Mustafa took control and pulled Gott towards him. Suddenly Gott was hair-deep in him and Mustafa was establishing a rhythm that Gott had never needed before… and had no practise at.

But, there are skills we have that come naturally to us when the need is there.

Gott discovered that he did know how to make love to a man. He thought that he had only been a passive receiver of Luigi’s sex. But now, he knew what it was to be entered… he already knew what made it feel good… He knew how to do it, and then found that he knew how to do it well.

When Gott was ready to climax, he found that Mustafa was shaking his head from side to side… his cheeks felt on fire, his breathing ragged.

“Now Gott, now, now… please… now!”

So now! It was time for Gott… Now!

When he came, Mustafa came with him. He came because he had been fucked… loved till he came.

Gott was astonished. That had never happened to him. He had always needed Luigi to use his hand to help him finish.

Then he realised something else…

When he was coming, Mustafa had said “Now Gott!” not Gottfried-effendi, but Gott.

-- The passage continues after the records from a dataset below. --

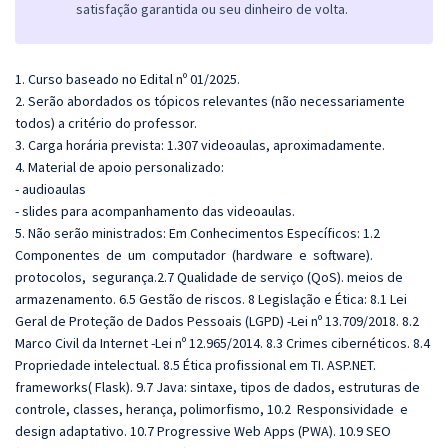
satisfação garantida ou seu dinheiro de volta.
1. Curso baseado no Edital nº 01/2025.
2. Serão abordados os tópicos relevantes (não necessariamente
todos) a critério do professor.
3. Carga horária prevista: 1.307 videoaulas, aproximadamente.
4. Material de apoio personalizado:
- audioaulas
- slides para acompanhamento das videoaulas.
5. Não serão ministrados: Em Conhecimentos Específicos:
1.2
Componentes de um computador (hardware e software).
protocolos, segurança.2.7 Qualidade de serviço (QoS). meios de
armazenamento. 6.5 Gestão de riscos.
8 Legislação e Ética: 8.1 Lei
Geral de Proteção de Dados Pessoais (LGPD) -Lei nº 13.709/2018. 8.2
Marco Civil da Internet -Lei nº 12.965/2014. 8.3 Crimes cibernéticos. 8.4
Propriedade intelectual. 8.5 Ética profissional em TI. ASP.NET.
frameworks( Flask). 9.7 Java: sintaxe, tipos de dados, estruturas de
controle, classes, herança, polimorfismo, 10.2 Responsividade e
design adaptativo. 10.7 Progressive Web Apps (PWA). 10.9 SEO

He used the name of his God… It was a measure of how much he had lost his mind in making love to Gott.

Gottfried hugged him, and was in no hurry to withdraw.

They lay there and dozed. Then, because it seemed right, and he wanted to make things right between Mustafa and Ibrahim… Gott said.

“We must go to Abdullah’s, to see Ibrahim?” Gott said. “I want him to love me too, just a little, for your sake.”

So that’s what they did. They opened the window to air the room for Ibrahim’s return, changed the bedding and tidied the dishes. They left no sign of what they had done.

Nothing…

Ibrahim had been so generous, there was no need to make it obvious…

He would know anyway. Mustafa seemed different to Gott, and if he had been able to see it… Gott was altered too.

They joined Ibrahim. Gott deliberately took the chair beside Ibrahim and held his hand. Mustafa sat the other side, and Ibrahim smiled and took Mustafa’s hand. They took it in turns to let go and drink coffee.

***

Later, as they walked back to the shop, Ibrahim dropped back to where Gott was looking in a window.

“Gottfried… Thank you.”

“What for? I should thank you!”

“No, you don’t understand. When we are in bed… Sometimes he is elsewhere, and I know he is thinking of you. Now, I think the ghost is gone. Reality has returned. Now I think everything will be as it should be.”